Denmark’s Ambassador to the U.S., Jesper Møller Sørensen, said the country has recently invested $4 billion in Arctic security, including expanding the permanent presence of its armed forces.
The retreating ice floes may also yield new opportunities to exploit its vast mineral reserves, a subject that has proven to be at the forefront of Trump’s mind in negotiations over Ukraine and Venezuela.
In 2023, the European Commission carried out a survey that found 25 of the 34 elements it classified as “critical raw materials” were found on Greenland. These substances are crucial in producing everything from electric vehicle batteries to cutting-edge military hardware — vital currency in the global tech battle with China and others.
Trump himself has denied minerals are a factor, positioning Greenland as a “national security” issue, though some around him are eager to take advantage.

“This is about critical minerals. This is about natural resources,” then-congressman Mike Waltz, who would later become Trump’s national security adviser, said last January.

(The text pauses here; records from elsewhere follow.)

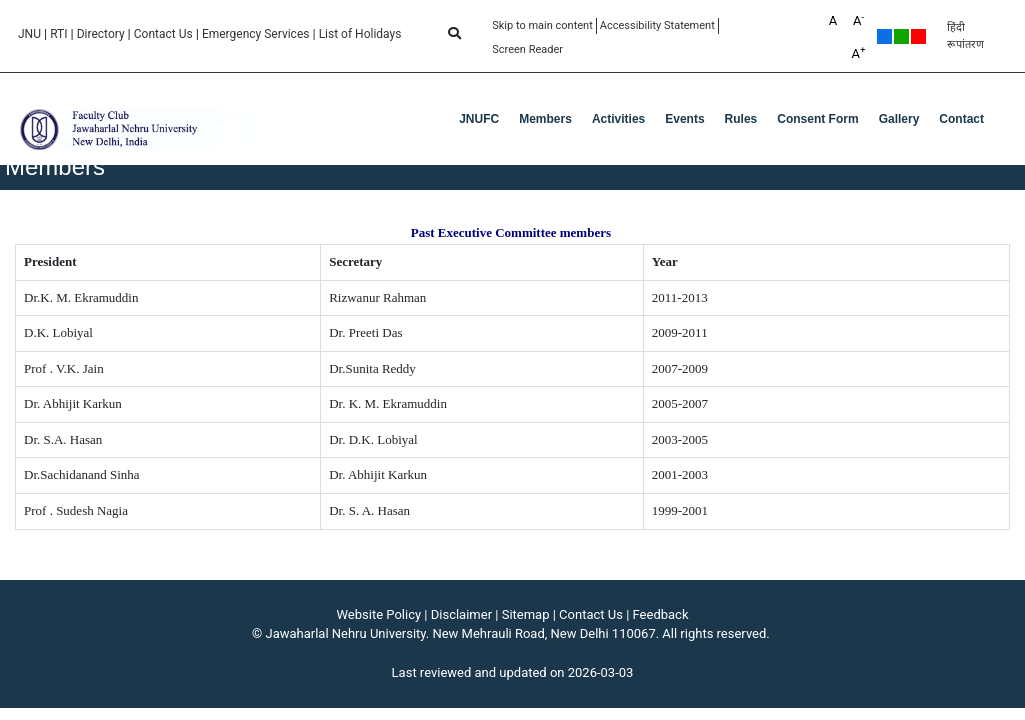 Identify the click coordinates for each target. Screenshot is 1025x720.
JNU (29, 34)
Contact (961, 119)
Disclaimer (461, 614)
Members (545, 119)
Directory (101, 34)
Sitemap (526, 614)
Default (884, 36)
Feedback (661, 614)
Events (684, 119)
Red (918, 36)
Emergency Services (256, 34)
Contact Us (163, 34)
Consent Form (817, 119)
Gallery (899, 119)
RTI (58, 34)
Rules (741, 119)
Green (901, 36)
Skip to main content (542, 25)
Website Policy (379, 614)
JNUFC (479, 119)
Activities (618, 119)
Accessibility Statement (657, 25)
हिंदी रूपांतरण (965, 36)
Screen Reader (527, 49) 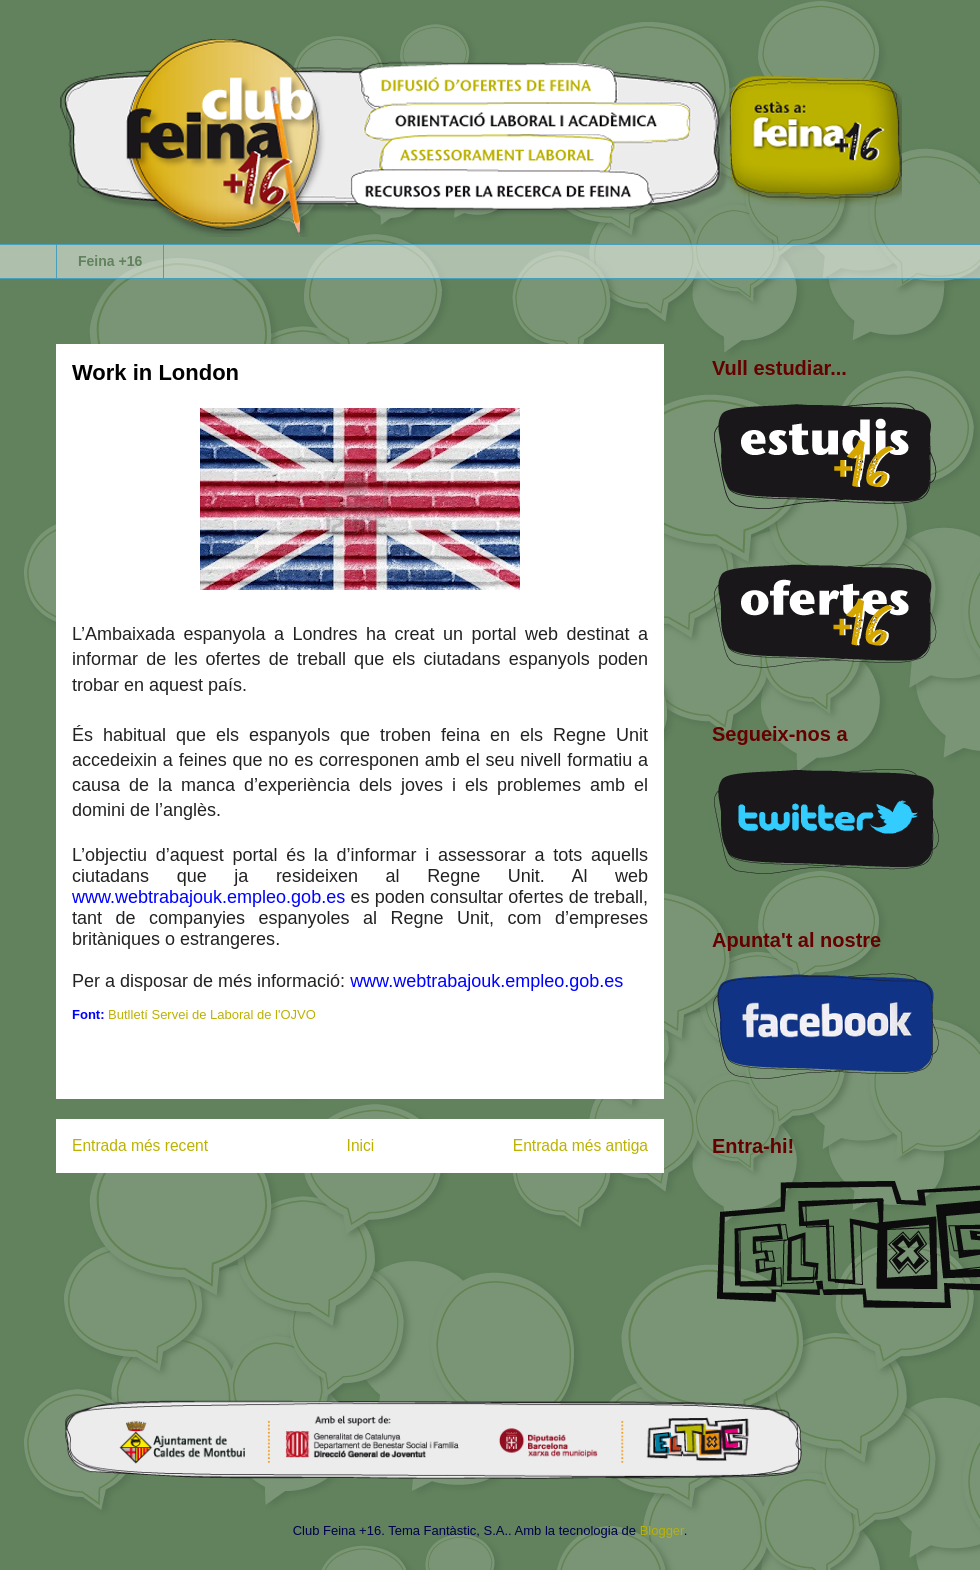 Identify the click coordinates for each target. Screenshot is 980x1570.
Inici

The reality is likely a mix of all these factors, according to William Alberque, former director of NATO’s Arms Control, Disarmament and WMD Non-Proliferation Centre.
“Greenland is a toxic combination of issues in terms of this administration’s interests,” Alberque said. “It brings together the China hawks, the legitimate concerns about Atlantic security, the America Firsters and continental security, and let’s not forget naked economic interests.”